> **TASK ITEM**:
Starting at the top of the entries below, write out each line up to and including the one containing "criminalité pour". Leave the pictures out.

> **STORED DATA**:
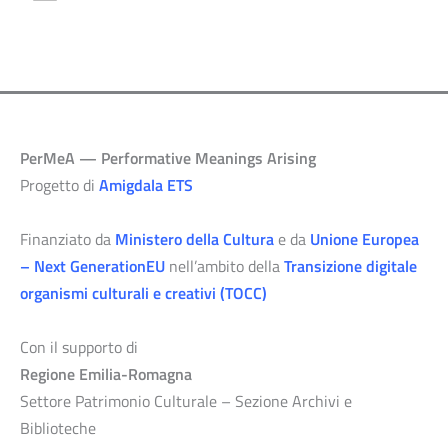
PerMeA — Performative Meanings Arising
Progetto di
Amigdala ETS
Finanziato da
Ministero della Cultura
e da
Unione Europea
– Next GenerationEU
nell’ambito della
Transizione digitale
organismi culturali e creativi (TOCC)
Con il supporto di
Regione Emilia-Romagna
Settore Patrimonio Culturale – Sezione Archivi e
Biblioteche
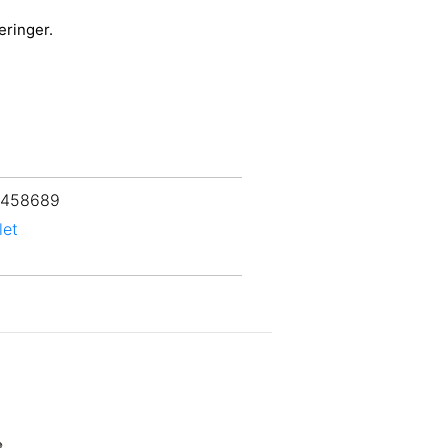
eringer.
 458689
let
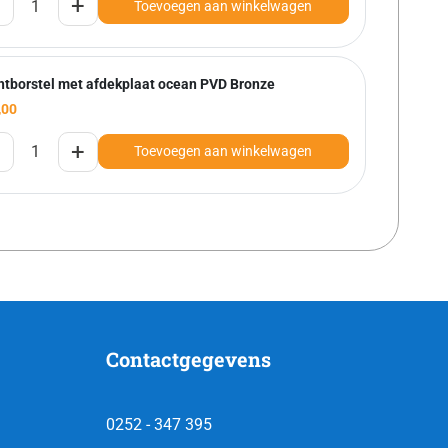
+
Toevoegen aan winkelwagen
htborstel met afdekplaat ocean PVD Bronze
,00
+
Toevoegen aan winkelwagen
Contactgegevens
0252 - 347 395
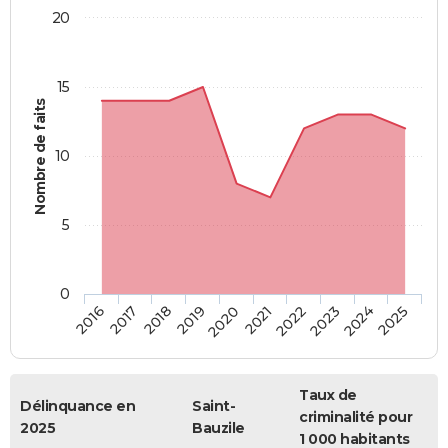
20
15
Nombre de faits
10
5
0
2018
2023
2017
2022
2016
2021
2020
2025
2019
2024
Taux de
Délinquance en
Saint-
criminalité pour
2025
Bauzile
1 000 habitants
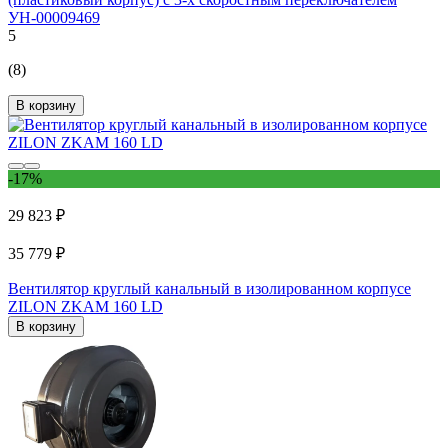
УН-00009469
5
(8)
В корзину
-17%
29 823 ₽
35 779 ₽
Вентилятор круглый канальный в изолированном корпусе
ZILON ZKAM 160 LD
В корзину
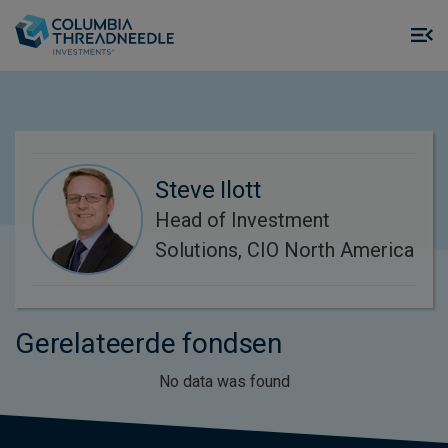
Skip to main content
M
m
o
Steve Ilott
Head of Investment
Solutions, CIO North America
Gerelateerde fondsen
No data was found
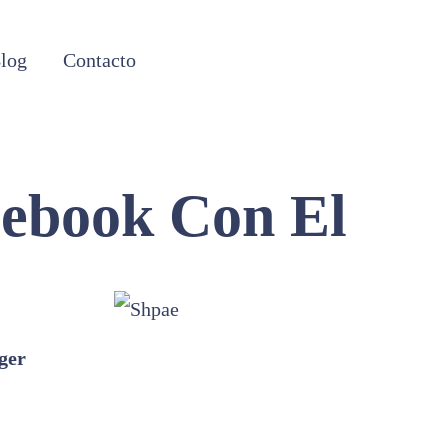
log
Contacto
cebook Con El
ger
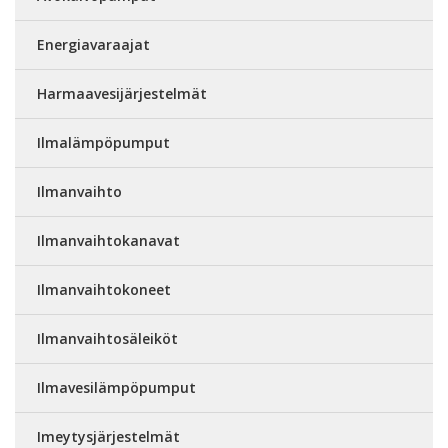
Energiavaraajat
Harmaavesijärjestelmät
Ilmalämpöpumput
Ilmanvaihto
Ilmanvaihtokanavat
Ilmanvaihtokoneet
Ilmanvaihtosäleiköt
Ilmavesilämpöpumput
Imeytysjärjestelmät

> **SOLUTION TO THIS EXERCISE**:
PerMeA — Performative Meanings Arising
Progetto di
Amigdala ETS
Finanziato da
Ministero della Cultura
e da
Unione Europea
– Next GenerationEU
nell’ambito della
Transizione digitale
organismi culturali e creativi (TOCC)
Con il supporto di
Regione Emilia-Romagna
Settore Patrimonio Culturale – Sezione Archivi e
Biblioteche
eringer.
 458689
let
+
Toevoegen aan winkelwagen
htborstel met afdekplaat ocean PVD Bronze
,00
+
Toevoegen aan winkelwagen
Contactgegevens
0252 - 347 395
20
15
Nombre de faits
10
5
0
2018
2023
2017
2022
2016
2021
2020
2025
2019
2024
Taux de
Délinquance en
Saint-
criminalité pour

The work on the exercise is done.